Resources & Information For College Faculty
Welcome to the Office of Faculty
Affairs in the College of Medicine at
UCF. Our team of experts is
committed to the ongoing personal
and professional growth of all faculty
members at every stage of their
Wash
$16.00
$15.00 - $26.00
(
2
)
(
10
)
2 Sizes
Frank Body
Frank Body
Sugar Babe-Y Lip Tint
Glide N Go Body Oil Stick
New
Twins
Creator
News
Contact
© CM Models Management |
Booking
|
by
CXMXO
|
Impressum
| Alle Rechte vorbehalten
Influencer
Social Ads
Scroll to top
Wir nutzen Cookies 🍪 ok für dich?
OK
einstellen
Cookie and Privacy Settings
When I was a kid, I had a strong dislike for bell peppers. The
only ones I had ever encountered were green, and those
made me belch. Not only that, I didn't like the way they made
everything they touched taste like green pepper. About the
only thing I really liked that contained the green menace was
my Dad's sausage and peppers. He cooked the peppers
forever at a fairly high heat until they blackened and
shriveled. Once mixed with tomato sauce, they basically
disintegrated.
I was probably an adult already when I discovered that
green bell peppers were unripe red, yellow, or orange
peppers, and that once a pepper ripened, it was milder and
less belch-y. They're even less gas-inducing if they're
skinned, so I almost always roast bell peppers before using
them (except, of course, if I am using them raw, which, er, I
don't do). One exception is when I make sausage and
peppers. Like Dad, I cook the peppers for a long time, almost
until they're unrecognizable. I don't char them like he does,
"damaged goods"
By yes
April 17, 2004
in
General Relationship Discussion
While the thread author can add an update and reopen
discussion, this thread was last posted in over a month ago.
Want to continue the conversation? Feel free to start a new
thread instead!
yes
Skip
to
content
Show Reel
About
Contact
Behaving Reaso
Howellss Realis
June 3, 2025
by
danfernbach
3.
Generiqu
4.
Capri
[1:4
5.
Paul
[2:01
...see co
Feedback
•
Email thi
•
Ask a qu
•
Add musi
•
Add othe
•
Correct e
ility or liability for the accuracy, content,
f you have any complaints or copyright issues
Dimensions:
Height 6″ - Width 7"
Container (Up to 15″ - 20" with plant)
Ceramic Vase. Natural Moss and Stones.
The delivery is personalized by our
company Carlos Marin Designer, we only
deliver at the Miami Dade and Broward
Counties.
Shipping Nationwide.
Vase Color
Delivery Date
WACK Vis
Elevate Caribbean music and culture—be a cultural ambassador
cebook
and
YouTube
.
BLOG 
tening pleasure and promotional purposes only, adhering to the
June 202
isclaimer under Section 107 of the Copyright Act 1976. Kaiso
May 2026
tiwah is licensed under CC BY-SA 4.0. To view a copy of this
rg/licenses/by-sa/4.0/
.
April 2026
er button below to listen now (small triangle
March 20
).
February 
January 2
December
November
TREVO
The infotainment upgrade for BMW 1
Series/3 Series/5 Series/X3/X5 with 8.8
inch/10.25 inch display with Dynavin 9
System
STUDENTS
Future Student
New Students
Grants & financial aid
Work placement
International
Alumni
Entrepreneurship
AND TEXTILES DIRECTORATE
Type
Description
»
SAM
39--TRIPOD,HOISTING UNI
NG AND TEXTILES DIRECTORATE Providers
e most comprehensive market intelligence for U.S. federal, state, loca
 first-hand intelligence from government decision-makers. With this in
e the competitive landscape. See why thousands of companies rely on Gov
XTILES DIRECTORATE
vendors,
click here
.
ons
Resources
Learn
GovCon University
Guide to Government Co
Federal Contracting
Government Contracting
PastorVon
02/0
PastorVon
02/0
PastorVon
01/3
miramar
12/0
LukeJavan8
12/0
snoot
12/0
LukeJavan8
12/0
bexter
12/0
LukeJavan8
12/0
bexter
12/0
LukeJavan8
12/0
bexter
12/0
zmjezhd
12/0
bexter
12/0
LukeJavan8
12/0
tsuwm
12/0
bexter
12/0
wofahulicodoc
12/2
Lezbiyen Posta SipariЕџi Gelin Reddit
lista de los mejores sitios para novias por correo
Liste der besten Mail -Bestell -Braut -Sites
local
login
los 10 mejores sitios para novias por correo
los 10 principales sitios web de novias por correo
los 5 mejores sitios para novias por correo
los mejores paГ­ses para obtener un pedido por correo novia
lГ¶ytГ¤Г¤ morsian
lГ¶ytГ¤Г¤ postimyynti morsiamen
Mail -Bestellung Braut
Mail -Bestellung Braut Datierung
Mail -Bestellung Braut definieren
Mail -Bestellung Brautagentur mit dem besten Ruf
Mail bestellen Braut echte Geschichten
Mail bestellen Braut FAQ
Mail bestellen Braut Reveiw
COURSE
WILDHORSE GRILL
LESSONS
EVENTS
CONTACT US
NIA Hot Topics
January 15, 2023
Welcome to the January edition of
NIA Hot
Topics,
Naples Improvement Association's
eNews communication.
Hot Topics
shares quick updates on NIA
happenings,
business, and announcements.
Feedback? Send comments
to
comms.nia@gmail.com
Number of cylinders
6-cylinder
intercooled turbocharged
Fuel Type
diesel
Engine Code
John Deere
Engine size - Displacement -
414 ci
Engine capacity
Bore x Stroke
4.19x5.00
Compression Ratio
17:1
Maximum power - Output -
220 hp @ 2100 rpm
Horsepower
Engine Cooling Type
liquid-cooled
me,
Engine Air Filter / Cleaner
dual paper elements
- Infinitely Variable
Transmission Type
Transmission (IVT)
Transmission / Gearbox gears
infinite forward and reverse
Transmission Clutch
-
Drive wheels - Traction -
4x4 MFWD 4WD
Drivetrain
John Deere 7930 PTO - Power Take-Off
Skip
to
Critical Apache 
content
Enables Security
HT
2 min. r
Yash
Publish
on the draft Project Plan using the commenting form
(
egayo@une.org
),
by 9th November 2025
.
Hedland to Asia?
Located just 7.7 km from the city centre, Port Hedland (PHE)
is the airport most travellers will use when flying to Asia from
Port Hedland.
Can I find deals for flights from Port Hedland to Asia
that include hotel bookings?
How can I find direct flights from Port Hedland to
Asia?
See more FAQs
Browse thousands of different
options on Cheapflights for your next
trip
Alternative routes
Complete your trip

_Instructions for the task_. If a line of the data contains "bell", copy it out.

_Result of this exercise_.
When I was a kid, I had a strong dislike for bell peppers. The
green bell peppers were unripe red, yellow, or orange
skinned, so I almost always roast bell peppers before using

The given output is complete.